Cela me paraît toujours étrange de le vouvoyer, après tout j'ai l'impression de le connaitre par coeur, je sais ce qu'il aime à travers les différents colis que je lui emmène, je connais les noms d'une partie de sa famille grâce aux différentes lettres qu'il reçoit parfois...mes rêves y sont sûrement pour quelque chose ! Plus de deux ans qu'il hante mes nuits, mon subconscient le met en scène à partir d'une seule photo que j'ai pu apercevoir un jour, lorsque j'ai été contraint de lui demander sa pièce d'identité pour une pièce de collection acheté à un vieil antiquaire. Je devais être sûr de l'identité de l'acheteur. M'enfin moi je l'étais mais ça fait partie de mon boulot, et puis j'avais très envie de découvrir à quoi ressembler cet ange !

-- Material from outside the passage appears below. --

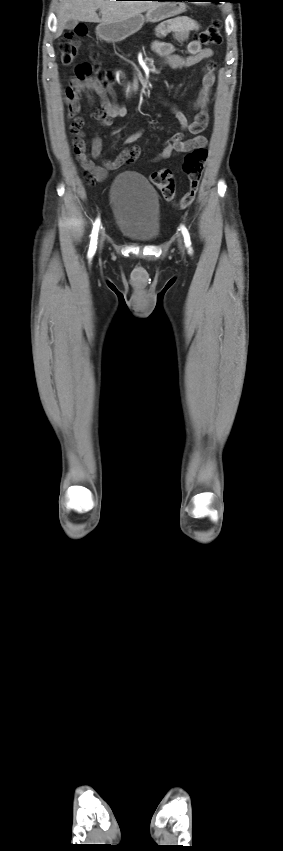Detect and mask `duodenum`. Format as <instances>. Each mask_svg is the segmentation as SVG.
<instances>
[{"mask_svg": "<svg viewBox=\"0 0 283 851\" xmlns=\"http://www.w3.org/2000/svg\"><path fill=\"white\" fill-rule=\"evenodd\" d=\"M141 83H142V81H140V80H134L127 85V90H129V91L135 90V89L140 87Z\"/></svg>", "mask_w": 283, "mask_h": 851, "instance_id": "410a0bca", "label": "duodenum"}]
</instances>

Voyant que je n'obtient aucune réaction, (en même temps, à quoi tu t'attendais ...) je décide de clore le chapitre et de le laisser tranquille pour aujourd'hui.

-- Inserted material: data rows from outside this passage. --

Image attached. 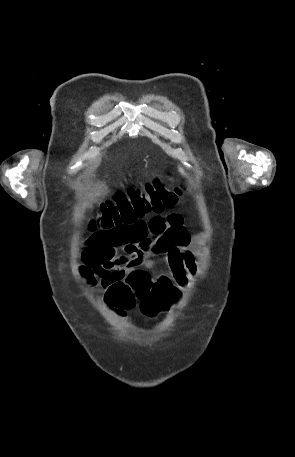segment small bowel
Returning <instances> with one entry per match:
<instances>
[{
	"label": "small bowel",
	"instance_id": "obj_1",
	"mask_svg": "<svg viewBox=\"0 0 295 457\" xmlns=\"http://www.w3.org/2000/svg\"><path fill=\"white\" fill-rule=\"evenodd\" d=\"M199 239V235L188 232L182 214L173 212L139 219L128 226L97 230L87 237L81 258L84 265L92 267L93 263L115 254L118 248L126 252L128 247L134 246L139 252L134 256L136 262L126 269L125 284L135 292L146 280L153 284L168 279L176 299L197 273L199 255L194 247ZM155 255L164 257L167 271L151 276L147 270L153 267ZM101 284L107 288L102 280Z\"/></svg>",
	"mask_w": 295,
	"mask_h": 457
}]
</instances>
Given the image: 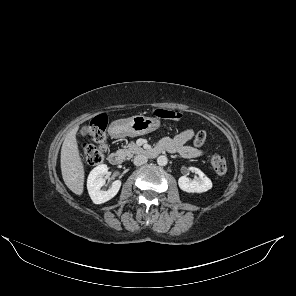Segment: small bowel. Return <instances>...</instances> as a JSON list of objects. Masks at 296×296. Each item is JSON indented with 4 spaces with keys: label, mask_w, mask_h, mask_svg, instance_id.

-Je vais y aller, à mardi.

Apres un dernier regard en direction de la porte, je tourne les talons et sors de l'immeuble. Un long soupire m'échappe et je me laisse tomber contre ma bécane. Je m'attendais à mieux, je m'attendais à pire. Au fond de moi j'avais l'espoir qu'en passant à l'improviste, il m'ouvre la porte, ou que la surprise lui débloquerait quelque chose, je ne sais pas... Je place de doux espoirs en ce mec. Il est sur un piédestal dans ma vie depuis que je le connais et qu'il a attiré mon attention. Un jeune adulte de 18 ans cloîtré dans un appartement qui refuse tout contact avec l'extérieur ça à de quoi attiser une certaine curiosité !

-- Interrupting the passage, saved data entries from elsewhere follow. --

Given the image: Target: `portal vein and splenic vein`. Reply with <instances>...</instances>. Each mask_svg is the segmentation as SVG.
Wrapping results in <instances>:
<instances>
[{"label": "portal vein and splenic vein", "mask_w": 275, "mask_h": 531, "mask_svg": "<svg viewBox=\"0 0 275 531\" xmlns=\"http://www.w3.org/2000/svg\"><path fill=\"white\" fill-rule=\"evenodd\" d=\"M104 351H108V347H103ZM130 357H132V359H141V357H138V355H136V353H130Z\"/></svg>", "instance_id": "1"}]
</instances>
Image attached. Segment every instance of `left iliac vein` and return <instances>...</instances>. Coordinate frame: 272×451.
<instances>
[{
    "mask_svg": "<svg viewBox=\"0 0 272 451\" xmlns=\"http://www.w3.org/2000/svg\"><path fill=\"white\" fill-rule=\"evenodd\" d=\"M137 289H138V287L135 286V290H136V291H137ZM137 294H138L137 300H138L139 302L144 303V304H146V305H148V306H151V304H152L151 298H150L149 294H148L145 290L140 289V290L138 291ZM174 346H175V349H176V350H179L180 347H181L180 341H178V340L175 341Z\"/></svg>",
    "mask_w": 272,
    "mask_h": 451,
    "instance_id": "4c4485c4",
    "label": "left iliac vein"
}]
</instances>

Au départ ce n'était que ça, de la curiosité, et petit à petit ça s'est transformé en sympathie, en affection. J'ai l'impression de partager un truc avec Louis, d'avoir des moments privilégiés, intimes. Tout me paraît intime avec lui.

En tout cas, le résumé de cette matinée peut me faire affirmer une chose : Aaron va prendre un malin plaisir à se moquer de moi encore une éternité.